### Exercise goal
Each entry is to be given again exactly; drop the images.

### Extracted page text data
■ ■ ■
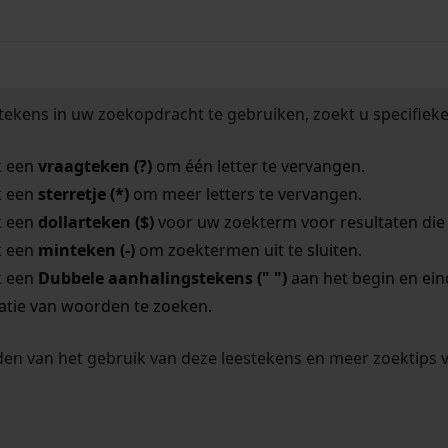
tekens in uw zoekopdracht te gebruiken, zoekt u specifieker
k een
vraagteken (?)
om één letter te vervangen.
k een
sterretje (*)
om meer letters te vervangen.
k een
dollarteken ($)
voor uw zoekterm voor resultaten die o
k een
minteken (-)
om zoektermen uit te sluiten.
k een
Dubbele aanhalingstekens (" ")
aan het begin en ei
tie van woorden te zoeken.
en van het gebruik van deze leestekens en meer zoektips 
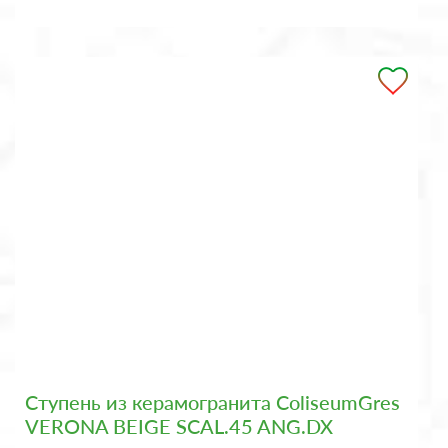
Ступень из керамогранита ColiseumGres
VERONA BEIGE SCAL.45 ANG.DX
■ ■ ■
### Output below
tekens in uw zoekopdracht te gebruiken, zoekt u specifieker
k een
vraagteken (?)
om één letter te vervangen.
k een
sterretje (*)
om meer letters te vervangen.
k een
dollarteken ($)
voor uw zoekterm voor resultaten die o
k een
minteken (-)
om zoektermen uit te sluiten.
k een
Dubbele aanhalingstekens (" ")
aan het begin en ei
tie van woorden te zoeken.
en van het gebruik van deze leestekens en meer zoektips 
Ступень из керамогранита ColiseumGres
VERONA BEIGE SCAL.45 ANG.DX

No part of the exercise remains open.